What Are Gallstones?
Gallstones are small, hard particles that develop in the gallbladder. They form as a result of the bile hardening and tend to block the common bile duct. In some cases they can cause severe symptoms including vomiting, pain in the abdomen or back pain, often requiring gallbladder surgery. For others, gallstones do not cause any discomfort at all.
There are two forms of gallstones: those formed by the hardening of cholesterol, which represent the vast majority of gallstone cases and those formed by the hardening of bilirubin. Cholesterol gallstones are usually lighter in color while bilirubin gallstones are darker.
Interestingly, there is no direct relationship between the size and quantity of gallstones and the symptoms that they cause. Some patients have large gallstones with no symptoms and others have small gallstones and severe pain. Generally, symptoms include:
- Significant recurrence of indigestion
- Infection of the gallbladder
- Serious nausea or vomiting attributed to gallbladder stones
- and significant abdominal pain
Causes of Gallstones
The bottom line is that there is no guarantee that you can avoid gallstones, since they become more common as we age.
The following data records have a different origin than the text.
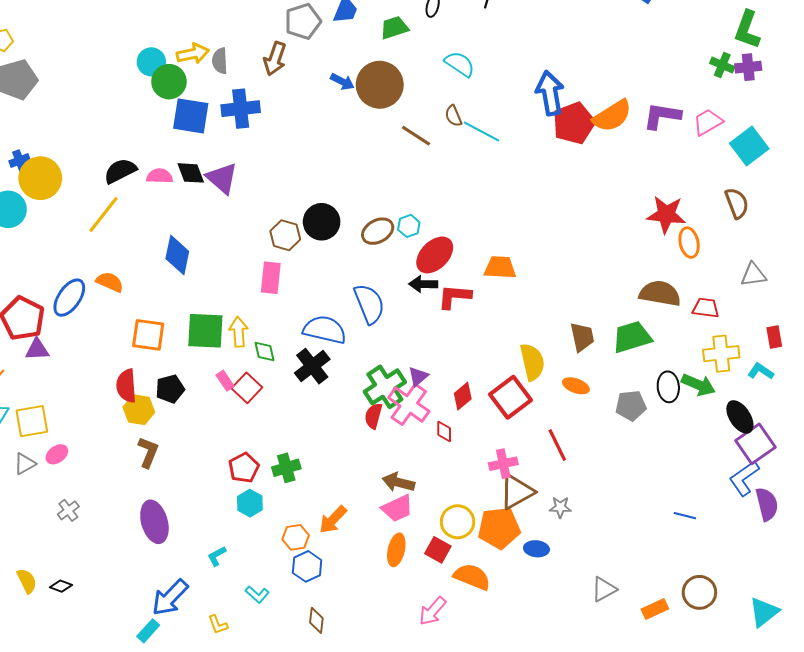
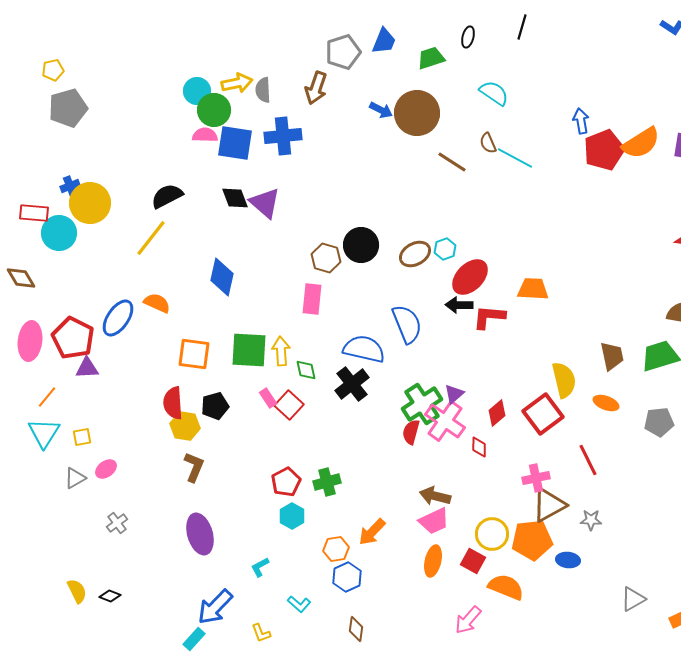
blue arrow: (550, 93) -> (581, 121), size x0.6
pink semicircle: (160, 176) -> (205, 135), moved
yellow square: (32, 421) -> (82, 437), size x0.6

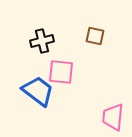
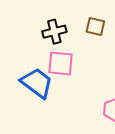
black cross: (42, 41) -> (54, 32), moved

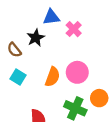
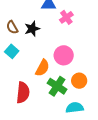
black star: (36, 38) -> (32, 29), moved
orange semicircle: (53, 77) -> (42, 68), moved

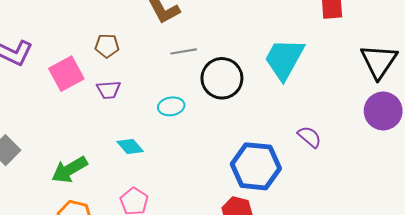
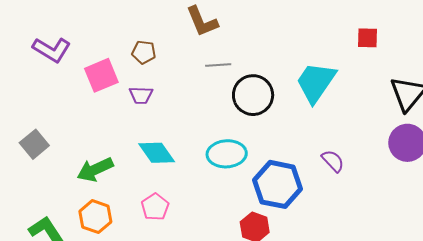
cyan ellipse: (171, 106) -> (227, 154), moved, size x1.5
cyan diamond: (130, 146) -> (157, 153), size x1.4

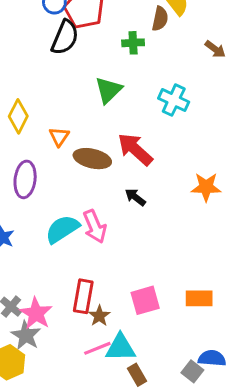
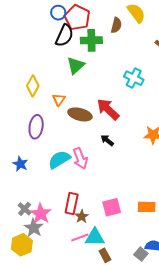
brown semicircle: (160, 19) -> (116, 25), moved
green cross: (133, 43) -> (91, 40), moved, size x1.5
green triangle: (108, 90) -> (76, 65), moved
In fact, the single greatest risk factor for gallstones is advanced age – those over the age of 40 are most susceptible. Further, women are more susceptible to gallstones than men. This may be a cause of extra estrogen in the body from pregnancy, birth control pills or hormone replacement.
Specific ethnic and racial populations also have a higher risk of developing gallstones. American Indians and Mexican Americans both have a higher rate of gallstones than the general population of the United States
Other conditions can also contribute to gallstones, the most common of which is excess weight and obesity. Extreme weight loss and diets high in calories and refined carbs can contribute to the problem.
Diagnosis of Gallstones
The diagnosis of gallstones is relatively straightforward, especially if the gallstones are symptomatic – i.e. giving the patient serious discomfort. The signs of gallstones are very clear and pronounced. They usually occur shortly after a meal that contains a significant amount of fat. Your doctor will discuss your medical history as well as the symptoms you are feeling. If there is any doubt as to the source of the problem, an ultrasound may be ordered to show the gallstones in the gallbladder.
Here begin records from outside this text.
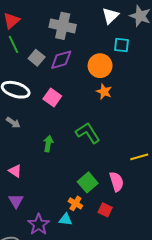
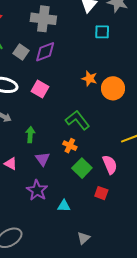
orange circle: (100, 66) -> (113, 88), moved
green arrow: (48, 144) -> (30, 135), moved
purple triangle: (16, 201) -> (42, 159), moved
orange cross: (75, 203) -> (70, 146), moved
purple star: (39, 224) -> (37, 190), moved

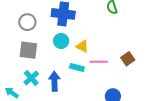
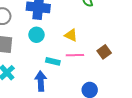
yellow triangle: (82, 46) -> (71, 35), moved
blue arrow: (54, 81) -> (41, 81), moved

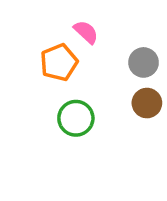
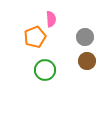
pink semicircle: (86, 32) -> (51, 19), turned 42

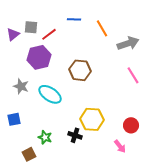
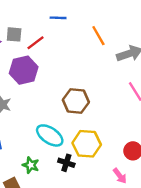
blue line: (74, 19) -> (58, 18), moved
brown hexagon: (80, 70) -> (76, 101), moved
cyan ellipse: (50, 94) -> (50, 135), moved

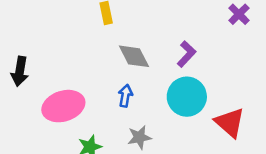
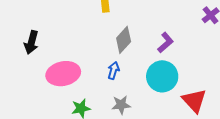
gray diamond: (134, 56) -> (124, 40), turned 64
However, not all cases of gallstones are symptomatic and patients may not always complain of pain. As such, many patients find out they have gallstones as a result of testing for other conditions. Ultrasonography (ultrasound) is the most common way to see gallstones. CT scans and MRIs can also be used to visualize gallstones.
Generally, if a patient has asymptomatic gallstones, no treatment is necessary and the gallstones will be monitored.